11. Serious Threat to Health or Safety
We may disclose information when necessary to prevent or lessen a serious threat to the health or safety of an individual or the public.
12. Workers' Compensation
We may disclose information as authorized by workers' compensation laws and similar programs.
13. Business Associates
We may share information with trusted third-party service providers who perform services on our behalf and are legally required to safeguard your information.
Examples may include:
- Electronic health record providers
- Patient portal providers
- Telehealth service providers
- Billing companies
- Information technology providers
These entities are required by law and contract to protect your information.
eClinicalWorks Patient Portal and Telehealth
Diverse Community Healthcare utilizes eClinicalWorks (eCW) technology to support patient communications, scheduling, telehealth services, secure messaging, and access to portions of your medical record.
Information submitted through the patient portal or telehealth platform is protected in accordance with applicable federal and state privacy laws.
Patients should take reasonable precautions to protect their own account credentials and devices used to access portal services.
Uses and Disclosures Requiring Your Authorization
Certain uses and disclosures require your written authorization.
These generally include:
- Most uses of psychotherapy notes.
- Most marketing communications.
- Certain disclosures involving the sale of protected health information.
You may revoke an authorization at any time in writing, except to the extent action has already been taken in reliance upon it.
Your Rights Regarding Your Health Information
You have the following rights regarding your protected health information.
Right to Access
You have the right to inspect and obtain a copy of your medical records and billing records, subject to certain legal exceptions.

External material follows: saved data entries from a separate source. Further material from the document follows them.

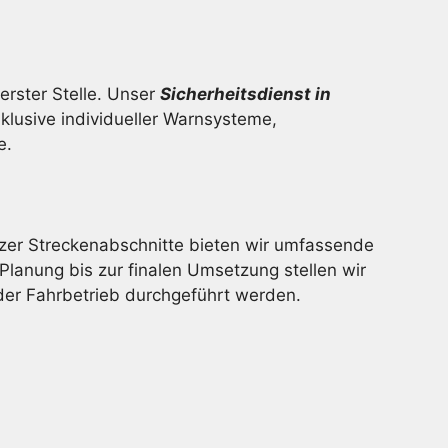
rster Stelle. Unser
Sicherheitsdienst in
lusive individueller Warnsysteme,
e.
er Streckenabschnitte bieten wir umfassende
Planung bis zur finalen Umsetzung stellen wir
der Fahrbetrieb durchgeführt werden.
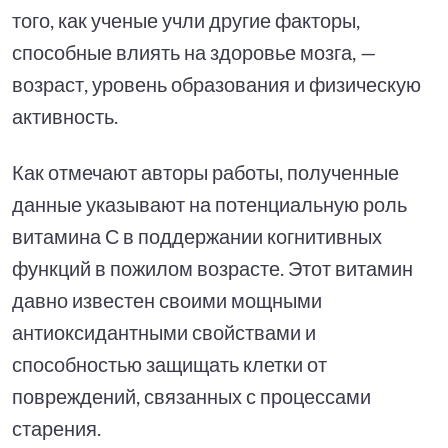
того, как ученые учли другие факторы,
способные влиять на здоровье мозга, —
возраст, уровень образования и физическую
активность.
Как отмечают авторы работы, полученные
данные указывают на потенциальную роль
витамина С в поддержании когнитивных
функций в пожилом возрасте. Этот витамин
давно известен своими мощными
антиоксидантными свойствами и
способностью защищать клетки от
повреждений, связанных с процессами
старения.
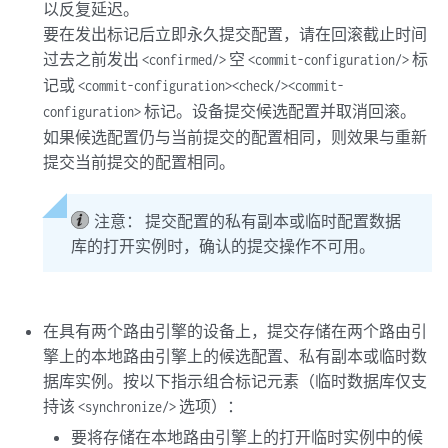
以反复延迟。
要在发出标记后立即永久提交配置，请在回滚截止时间
过去之前发出
空
标
<confirmed/>
<commit-configuration/>
记或
<commit-configuration><check/><commit-
标记。设备提交候选配置并取消回滚。
configuration>
如果候选配置仍与当前提交的配置相同，则效果与重新
提交当前提交的配置相同。
注意：
提交配置的私有副本或临时配置数据
库的打开实例时，确认的提交操作不可用。
在具有两个路由引擎的设备上，提交存储在两个路由引
擎上的本地路由引擎上的候选配置、私有副本或临时数
据库实例。按以下指示组合标记元素（临时数据库仅支
持该
选项）：
<synchronize/>
要将存储在本地路由引擎上的打开临时实例中的候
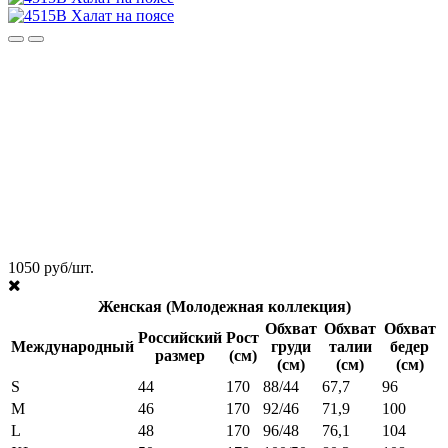
1050 руб/шт.
Женская (Молодежная коллекция)
Обхват
Обхват
Обхват
Российский
Рост
Международный
груди
талии
бедер
размер
(см)
(см)
(см)
(см)
S
44
170
88/44
67,7
96
M
46
170
92/46
71,9
100
L
48
170
96/48
76,1
104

Right to Request Amendments
If you believe information in your medical record is inaccurate or incomplete, you may request a correction.
We may deny certain requests as permitted by law.

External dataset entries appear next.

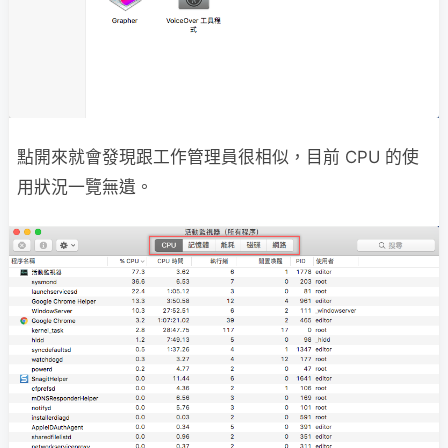
點開來就會發現跟工作管理員很相似，目前 CPU 的使
用狀況一覽無遺。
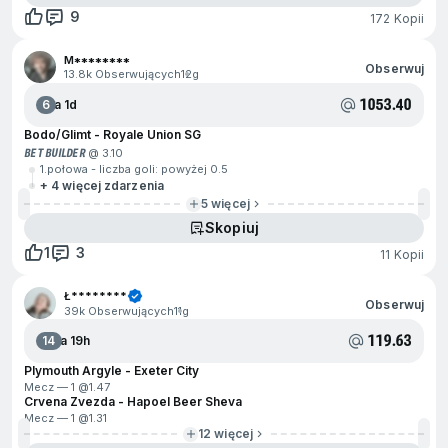
9
172 Kopii
M********
Obserwuj
13.8k Obserwujących
12g
1053.40
6
Za 1d
Bodo/Glimt - Royale Union SG
BET BUILDER
@ 3.10
1.połowa - liczba goli: powyżej 0.5
+ 4 więcej zdarzenia
5 więcej
Skopiuj
1
3
11 Kopii
Ł********
Obserwuj
39k Obserwujących
11g
119.63
14
Za 19h
Plymouth Argyle - Exeter City
Mecz — 1 @
1.47
Crvena Zvezda - Hapoel Beer Sheva
Mecz — 1 @
1.31
12 więcej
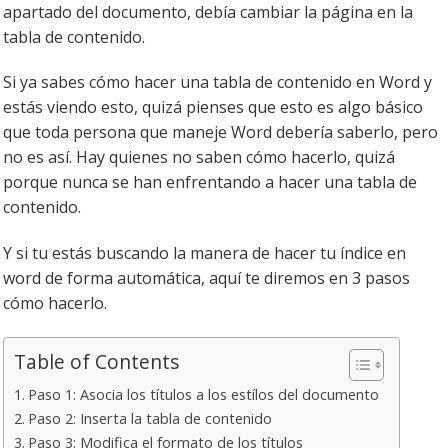
apartado del documento, debía cambiar la página en la
tabla de contenido.
Si ya sabes cómo hacer una tabla de contenido en Word y
estás viendo esto, quizá pienses que esto es algo básico
que toda persona que maneje Word debería saberlo, pero
no es así. Hay quienes no saben cómo hacerlo, quizá
porque nunca se han enfrentando a hacer una tabla de
contenido.
Y si tu estás buscando la manera de hacer tu índice en
word de forma automática, aquí te diremos en 3 pasos
cómo hacerlo.
Table of Contents
Paso 1: Asocia los títulos a los estílos del documento
Paso 2: Inserta la tabla de contenido
Paso 3: Modifica el formato de los títulos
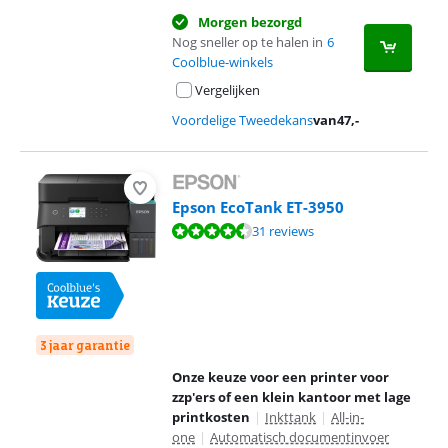
Morgen bezorgd
Nog sneller op te halen in
6
Coolblue-winkels
Vergelijken
Voordelige Tweedekans
van
47
,-
Epson EcoTank ET-3950
Beoordeling is 8,6 van de 10, gebaseerd op 31 reviews.
31 reviews
3 jaar garantie
Onze keuze voor een printer voor
zzp'ers of een klein kantoor met lage
printkosten
|
Inkttank
|
All-in-
one
|
Automatisch documentinvoer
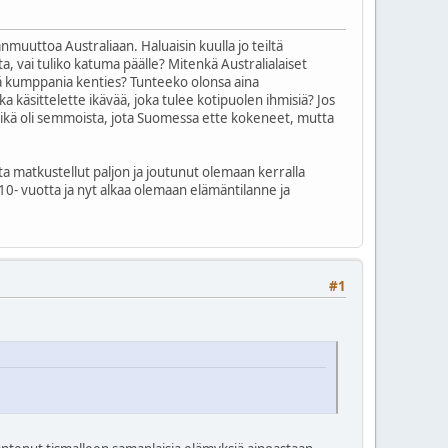
muuttoa Australiaan. Haluaisin kuulla jo teiltä
a, vai tuliko katuma päälle? Mitenkä Australialaiset
ää kumppania kenties? Tunteeko olonsa aina
äsittelette ikävää, joka tulee kotipuolen ihmisiä? Jos
? Mikä oli semmoista, jota Suomessa ette kokeneet, mutta
ta matkustellut paljon ja joutunut olemaan kerralla
10- vuotta ja nyt alkaa olemaan elämäntilanne ja
#1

Right to Request Restrictions
You may request restrictions on certain uses or disclosures of your information.
While we are not required to agree to every request, we will consider each request carefully.

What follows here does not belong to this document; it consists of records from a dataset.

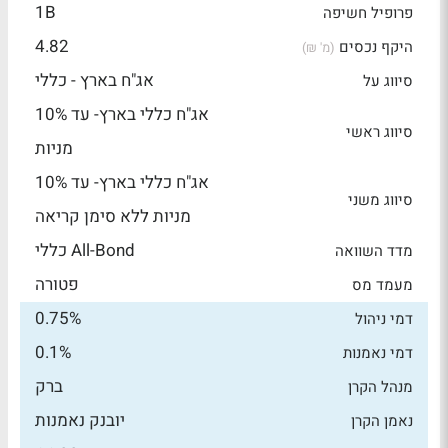
1B
פרופיל חשיפה
4.82
היקף נכסים
(מ' ₪)
אג"ח בארץ - כללי
סיווג על
אג"ח כללי בארץ- עד 10%
סיווג ראשי
מניות
אג"ח כללי בארץ- עד 10%
סיווג משני
מניות ללא סימן קריאה
All-Bond כללי
מדד השוואה
פטורה
מעמד מס
0.75%
דמי ניהול
0.1%
דמי נאמנות
ברק
מנהל הקרן
יובנק נאמנות
נאמן הקרן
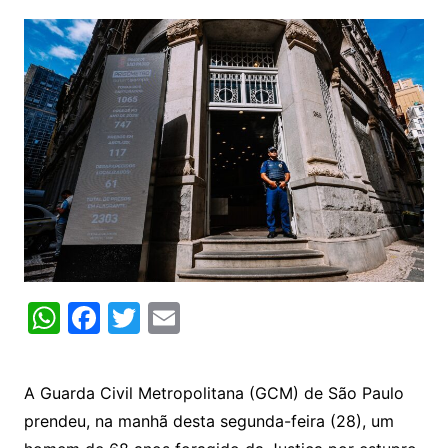
W
F
T
E
h
a
w
m
at
c
itt
ai
A Guarda Civil Metropolitana (GCM) de São Paulo
s
e
er
l
prendeu, na manhã desta segunda-feira (28), um
A
b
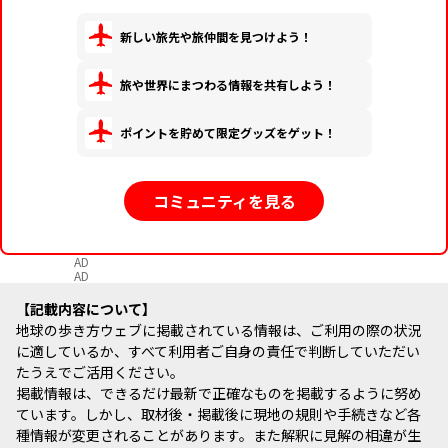
新しい旅先や旅仲間を見つけよう！
旅や世界にまつわる情報を共有しよう！
ポイントを貯めて限定グッズをゲット！
コミュニティを見る
AD
AD
記載内容について
地球の歩き方ウェブに掲載されている情報は、ご利用の際の状況
に適しているか、すべて利用者ご自身の責任で判断していただい
たうえでご活用ください。
掲載情報は、できるだけ最新で正確なものを掲載するように努め
ています。しかし、取材後・掲載後に現地の規則や手続きなど各
種情報が変更されることがあります。また解釈に見解の相違が生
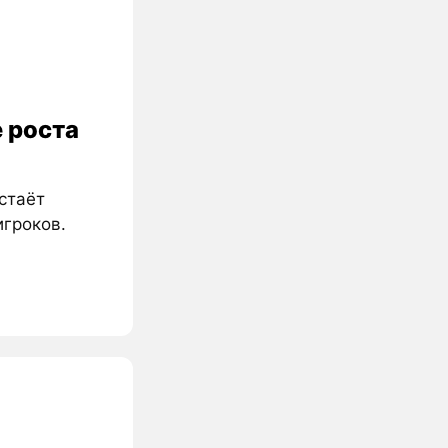
 роста
стаёт
игроков.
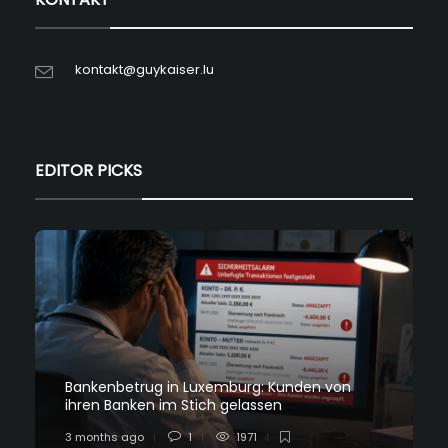
kontakt@guykaiser.lu
EDITOR PICKS
Bankenbetrug in Luxemburg: Kunden von
ihren Banken im Stich gelassen
3 months ago
1
1971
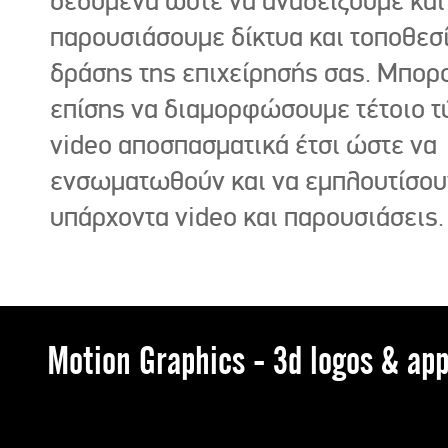
δεδομένα ώστε να αναδείξουμε και
παρουσιάσουμε δίκτυα και τοποθεσ
δράσης της επιχείρησής σας. Μπορ
επίσης να διαμορφώσουμε τέτοιο τ
video αποσπασματικά έτσι ώστε να
ενσωματωθούν και να εμπλουτίσου
υπάρχοντα video και παρουσιάσεις.
Motion Graphics - 3d logos & app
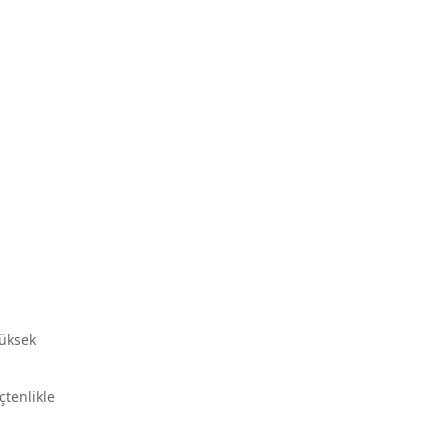
Yüksek
çtenlikle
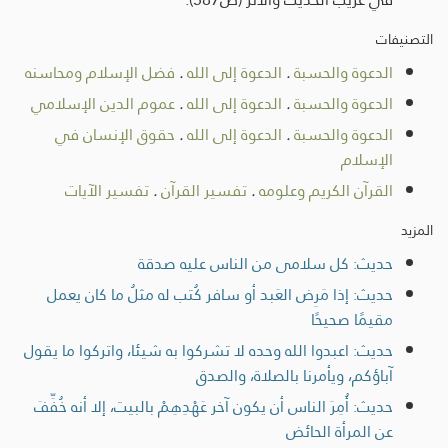
التصنيفات
الدعوة والحسبة
.
الدعوة إلى الله
.
فضل الإسلام ومحاسنه
الدعوة والحسبة
.
الدعوة إلى الله
.
عموم الدين الإسلامي
الدعوة والحسبة
.
الدعوة إلى الله
.
حقوق الإنسان في
الإسلام
القرآن الكريم وعلومه
.
تفسير القرآن
.
تفسير الآيات
المزيد
حديث: كل سلامى من الناس عليه صدقة
حديث: إذا مَرِض العَبد أو سافر كُتب له مثلُ ما كان يعمل
مقيمًا صحيحًا
حديث: اعبدوا الله وحده لا تشركوا به شيئا، واتركوا ما يقول
آباؤكم، ويأمرنا بالصلاة، والصدق
حديث: أُمِرَ الناس أن يكون آخر عَهْدِهِمْ بالبيت، إلا أنه خُفِّفَ
عن المرأة الحائض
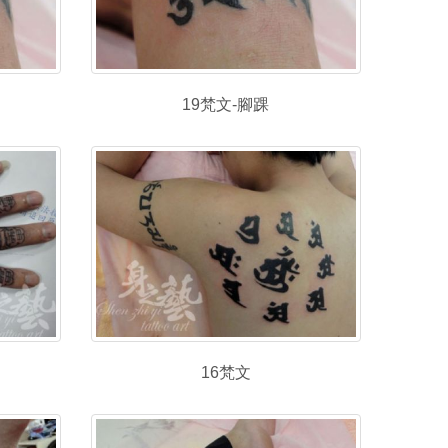
19梵文-腳踝
16梵文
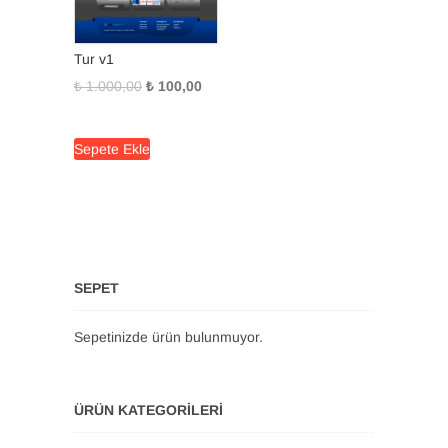
Tur v1
Orijinal
Şu
₺
1.000,00
₺
100,00
fiyat:
andaki
₺ 1.000,00.
fiyat:
Sepete Ekle
₺ 100,00.
SEPET
Sepetinizde ürün bulunmuyor.
ÜRÜN KATEGORILERI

Right to Confidential Communications
You may request that we communicate with you using alternative methods or at alternative locations.
For example:
- Calling a different phone number
- Mailing information to a different address
Right to an Accounting of Disclosures
You may request a list of certain disclosures of your protected health information made by our practice.
Right to Receive a Paper Copy
You may request a paper copy of this Notice at any time, even if you previously agreed to receive it electronically.
Right to File a Complaint
You have the right to file a complaint if you believe your privacy rights have been violated.
You will not be retaliated against for filing a complaint.
Complaints may be submitted to:
Diverse Community Healthcare
21693 FM 1314 Rd, Suite 400
Porter, Texas 77365
Email: info@diversecommunityhc.com
Phone: (281) 354-2417
You may also file a complaint with:
U.S. Department of Health and Human Services
Office for Civil Rights
https://www.hhs.gov/ocr
Our Responsibilities
Diverse Community Healthcare is required by law to:
- Maintain the privacy of protected health information.
- Provide this Notice.
- Abide by the terms of this Notice.
- Notify affected individuals of certain breaches involving unsecured protected health information.
Changes to This Notice
We reserve the right to modify this Notice at any time.
Any revised Notice will apply to all protected health information maintained by the practice and will be made available:
- On our website
- At our office location
- Upon request
The revised version will include an updated effective date.
Contact Information
If you have questions regarding this Notice or your privacy rights, please contact:
Diverse Community Healthcare
21693 FM 1314 Rd, Suite 400
Porter, Texas 77365
Phone: (281) 354-2417
Email: info@diversecommunityhc.com
Acknowledgment
Patients may be asked to acknowledge receipt of this Notice of Privacy Practices in accordance with applicable federal requirements.